Count the lines in the data below holding the string "Quiz" and write the total by itself.

(Source data Opens)

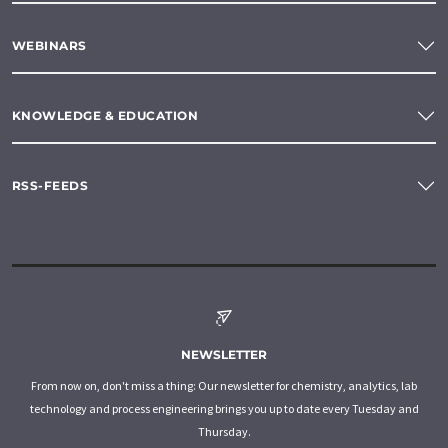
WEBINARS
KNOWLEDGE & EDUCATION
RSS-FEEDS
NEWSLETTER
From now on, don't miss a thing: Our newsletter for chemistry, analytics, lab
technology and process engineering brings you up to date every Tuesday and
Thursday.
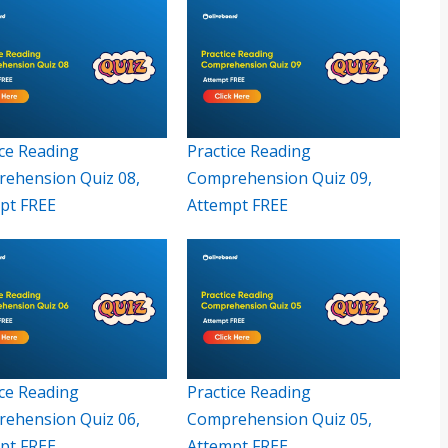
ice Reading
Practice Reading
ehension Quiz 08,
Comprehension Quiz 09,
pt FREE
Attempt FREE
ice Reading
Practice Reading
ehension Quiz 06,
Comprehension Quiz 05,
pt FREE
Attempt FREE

(Source data Closes)
(Source data Opens)

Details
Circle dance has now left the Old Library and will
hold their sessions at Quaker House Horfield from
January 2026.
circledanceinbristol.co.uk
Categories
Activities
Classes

(Source data Closes)

§ **Written answer**:
4